Si absurde que fût ce roman enfantin, j’avais fini par le caresser avec une vague espérance… et, chose bizarre dont je me gardais bien de dire un mot à mes amis, souvent en songeant à Régina, j’avais comme un vague regret de la mauvaise vie que nous menions, et, malgré l’exemple de Bamboche, un instinct inexplicable me disait qu’il y avait quelque chose d’honnête, de pur, d’élevé dans l’amour…
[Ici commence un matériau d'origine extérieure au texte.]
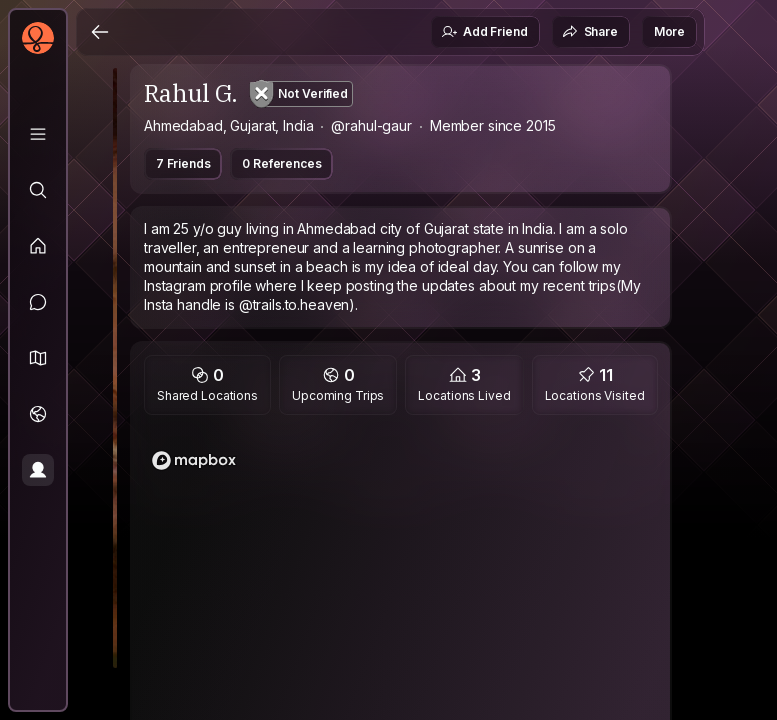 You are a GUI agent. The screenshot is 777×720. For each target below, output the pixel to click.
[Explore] (38, 190)
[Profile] (38, 470)
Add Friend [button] (484, 32)
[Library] (38, 134)
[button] (38, 358)
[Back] (100, 32)
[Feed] (38, 246)
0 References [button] (281, 163)
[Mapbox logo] (194, 460)
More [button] (669, 31)
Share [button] (590, 32)
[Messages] (38, 302)
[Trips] (38, 414)
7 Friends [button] (183, 163) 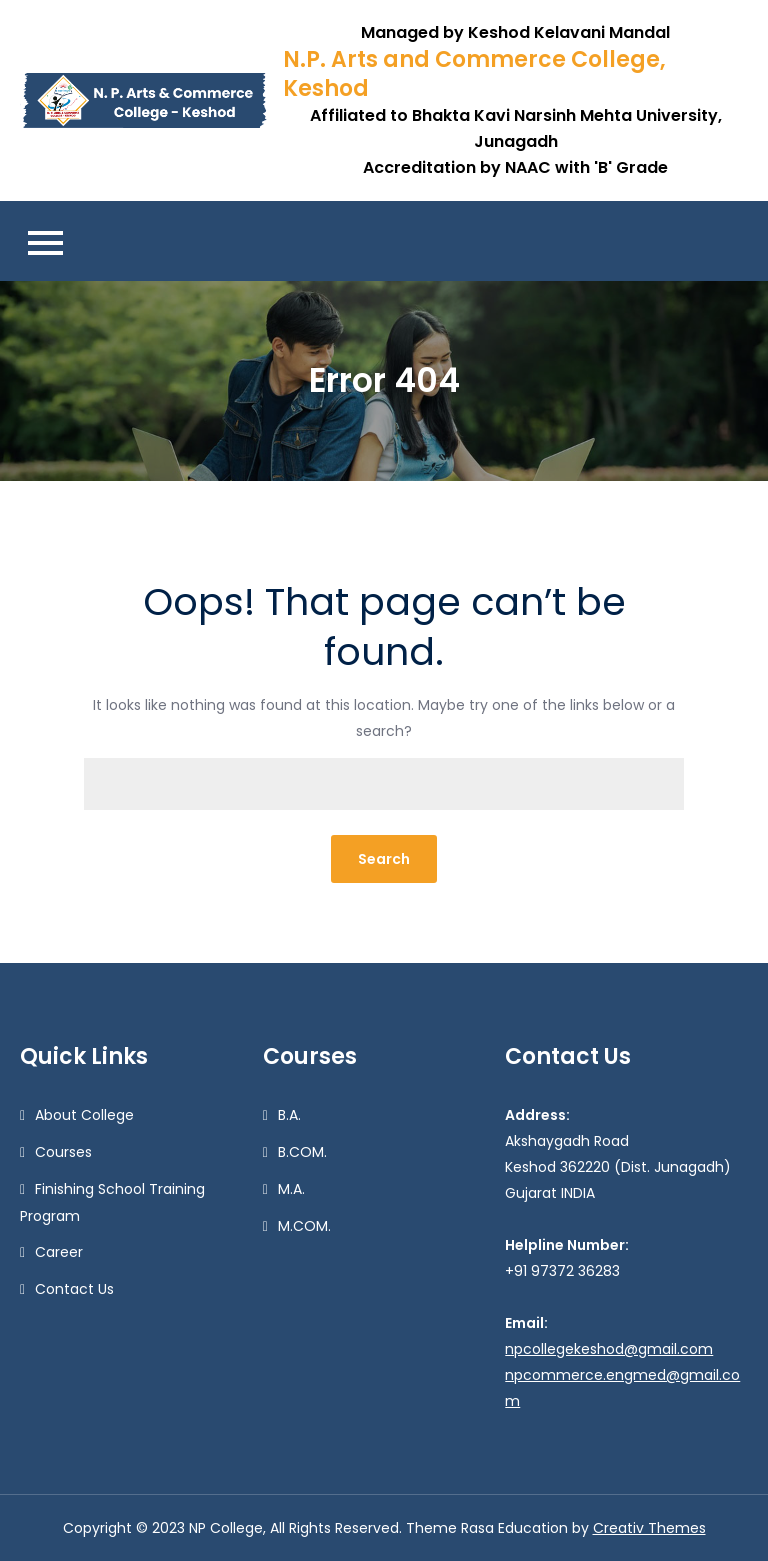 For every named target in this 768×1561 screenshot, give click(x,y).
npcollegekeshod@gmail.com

Au milieu du trouble, de la douleur où m’avaient jeté les craintes que m’inspirait le sort de mes amis disparus, le souvenir de Régina ne m’était pas d’abord venu à l’esprit ; mais au milieu de mes incertitudes au sujet des offres de Claude Gérard, je pensai à Régina et je me dis :

— « Pour rien au monde je ne me serais séparé de mes amis ; mais, puisque ce malheur est arrivé, il me semble qu’en suivant les conseils de Claude Gérard, je me rapproche de Régina, et que cette pensée me rendra moins dure, moins pénible, la condition qui m’attend. »

À cette heure où, pour tant de raisons… hélas ! j’interroge scrupuleusement mes moindres souvenirs au sujet de Régina, je me rappelle parfaitement que, si extraordinaire qu’elle me paraisse maintenant, telle fut cependant la raison déterminante qui me ramena vers la maison de l’instituteur : — La pensée de me rapprocher de Régina en devenant meilleur.